Data in this exercise:
* * * * * * *

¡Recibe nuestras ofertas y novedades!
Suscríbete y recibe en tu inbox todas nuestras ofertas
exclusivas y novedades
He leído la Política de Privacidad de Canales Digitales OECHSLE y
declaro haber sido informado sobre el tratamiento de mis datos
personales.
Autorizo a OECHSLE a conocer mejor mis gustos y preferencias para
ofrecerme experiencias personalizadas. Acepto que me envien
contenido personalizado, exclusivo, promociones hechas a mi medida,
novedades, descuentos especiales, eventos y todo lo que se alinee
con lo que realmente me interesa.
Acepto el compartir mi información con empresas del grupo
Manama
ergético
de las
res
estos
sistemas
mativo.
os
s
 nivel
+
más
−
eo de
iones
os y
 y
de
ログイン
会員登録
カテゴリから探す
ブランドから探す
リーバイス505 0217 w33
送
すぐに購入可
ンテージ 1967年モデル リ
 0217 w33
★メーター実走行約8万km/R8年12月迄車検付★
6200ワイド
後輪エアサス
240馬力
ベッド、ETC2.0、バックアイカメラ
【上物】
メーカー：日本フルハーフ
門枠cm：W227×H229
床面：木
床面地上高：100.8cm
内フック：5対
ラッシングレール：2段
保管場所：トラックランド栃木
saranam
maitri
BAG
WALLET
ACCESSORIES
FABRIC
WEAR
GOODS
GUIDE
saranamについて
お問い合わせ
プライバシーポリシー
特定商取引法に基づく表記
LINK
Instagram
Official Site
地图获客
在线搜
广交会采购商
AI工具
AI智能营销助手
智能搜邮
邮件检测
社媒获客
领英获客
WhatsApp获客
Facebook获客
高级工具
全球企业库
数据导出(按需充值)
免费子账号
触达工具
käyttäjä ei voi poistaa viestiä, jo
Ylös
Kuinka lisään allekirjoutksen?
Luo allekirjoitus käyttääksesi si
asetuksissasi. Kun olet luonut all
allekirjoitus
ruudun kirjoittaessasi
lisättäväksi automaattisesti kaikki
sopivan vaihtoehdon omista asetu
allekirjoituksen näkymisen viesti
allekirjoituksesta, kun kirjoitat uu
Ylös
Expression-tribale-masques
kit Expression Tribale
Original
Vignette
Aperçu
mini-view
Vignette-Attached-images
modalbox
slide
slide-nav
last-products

* * * * * * *

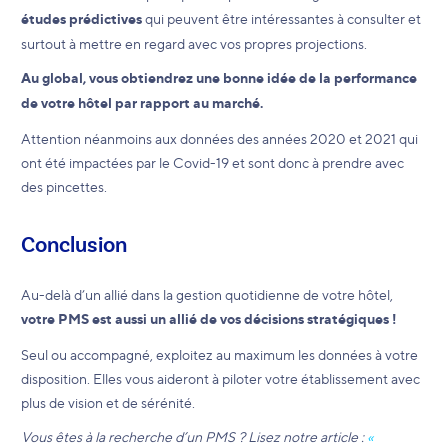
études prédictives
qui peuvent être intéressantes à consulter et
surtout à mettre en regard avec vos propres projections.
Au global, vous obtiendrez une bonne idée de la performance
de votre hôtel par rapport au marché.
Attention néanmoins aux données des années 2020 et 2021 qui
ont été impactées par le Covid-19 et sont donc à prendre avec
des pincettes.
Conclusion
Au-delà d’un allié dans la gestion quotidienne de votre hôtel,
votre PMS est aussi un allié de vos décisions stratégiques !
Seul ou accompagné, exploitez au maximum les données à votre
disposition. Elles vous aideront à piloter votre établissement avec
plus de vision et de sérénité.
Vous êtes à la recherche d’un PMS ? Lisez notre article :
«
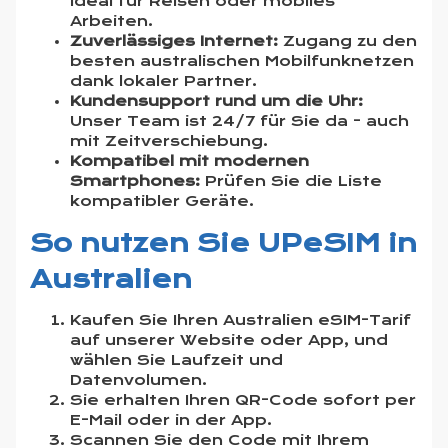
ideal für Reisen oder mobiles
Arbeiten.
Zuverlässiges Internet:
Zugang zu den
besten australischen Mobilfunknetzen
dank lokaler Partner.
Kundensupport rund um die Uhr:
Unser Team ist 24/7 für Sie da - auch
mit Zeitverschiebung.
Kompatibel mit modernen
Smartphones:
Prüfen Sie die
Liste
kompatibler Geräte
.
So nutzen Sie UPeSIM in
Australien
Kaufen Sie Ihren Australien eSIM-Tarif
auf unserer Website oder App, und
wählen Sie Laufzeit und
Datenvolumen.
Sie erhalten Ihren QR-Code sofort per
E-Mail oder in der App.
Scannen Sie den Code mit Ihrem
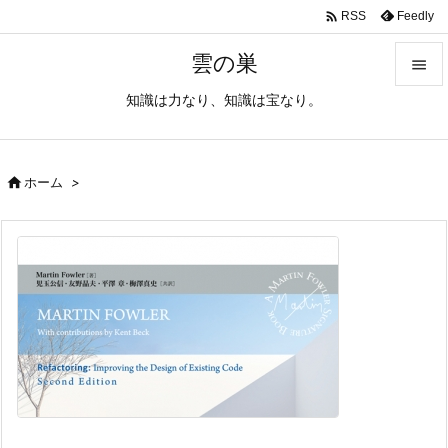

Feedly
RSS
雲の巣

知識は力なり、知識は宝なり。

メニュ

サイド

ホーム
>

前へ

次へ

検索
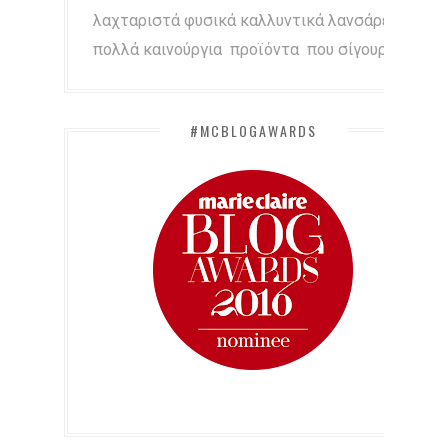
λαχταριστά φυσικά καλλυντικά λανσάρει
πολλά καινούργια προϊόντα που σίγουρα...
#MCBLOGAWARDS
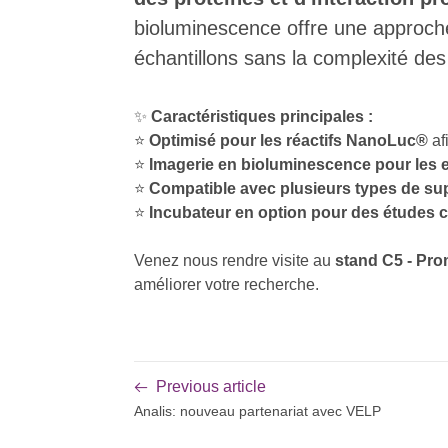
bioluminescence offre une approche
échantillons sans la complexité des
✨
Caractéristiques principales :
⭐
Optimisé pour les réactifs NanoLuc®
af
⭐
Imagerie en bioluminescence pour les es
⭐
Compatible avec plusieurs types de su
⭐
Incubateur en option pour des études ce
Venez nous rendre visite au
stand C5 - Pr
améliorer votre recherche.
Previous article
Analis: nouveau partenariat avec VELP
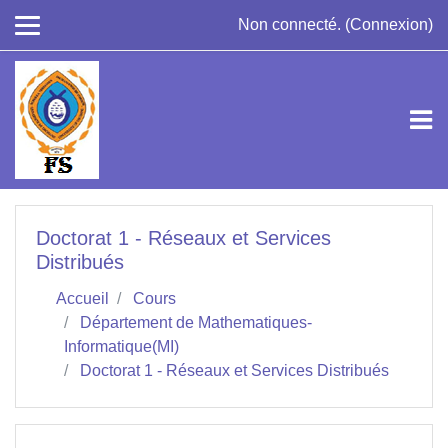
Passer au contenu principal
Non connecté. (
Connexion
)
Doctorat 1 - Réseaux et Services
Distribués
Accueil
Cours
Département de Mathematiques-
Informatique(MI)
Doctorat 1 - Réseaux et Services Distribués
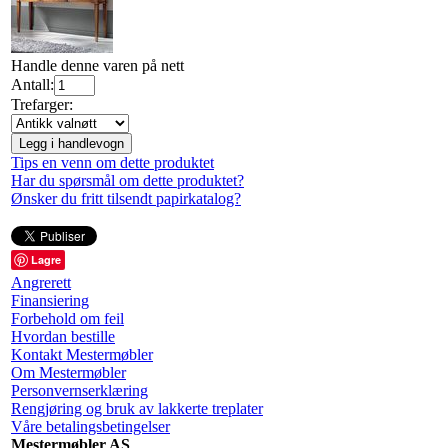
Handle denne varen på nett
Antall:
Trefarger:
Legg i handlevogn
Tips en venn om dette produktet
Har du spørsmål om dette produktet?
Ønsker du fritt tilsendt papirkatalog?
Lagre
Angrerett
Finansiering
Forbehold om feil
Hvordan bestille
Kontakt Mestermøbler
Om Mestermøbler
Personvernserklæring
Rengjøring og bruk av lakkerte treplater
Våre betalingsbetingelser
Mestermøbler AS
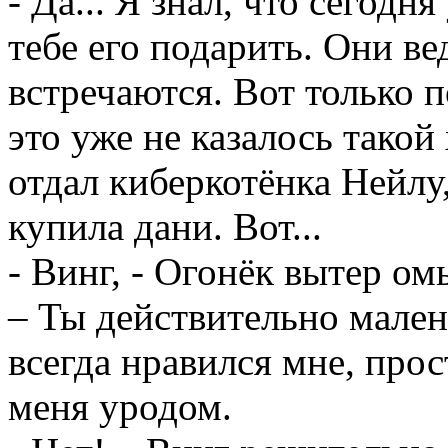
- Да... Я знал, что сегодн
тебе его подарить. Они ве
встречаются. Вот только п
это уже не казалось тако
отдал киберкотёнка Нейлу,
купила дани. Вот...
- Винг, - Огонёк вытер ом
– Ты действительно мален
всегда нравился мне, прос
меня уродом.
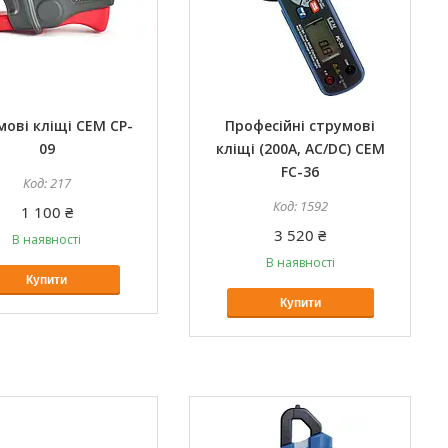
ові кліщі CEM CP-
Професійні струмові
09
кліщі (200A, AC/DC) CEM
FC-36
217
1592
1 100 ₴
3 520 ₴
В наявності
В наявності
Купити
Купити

* * * * * * *

Exercise description:
Among the lines of the listing above, which ones contain the word "allekirjoitus"? Show them.

Response box:
Luo allekirjoitus käyttääksesi si
allekirjoitus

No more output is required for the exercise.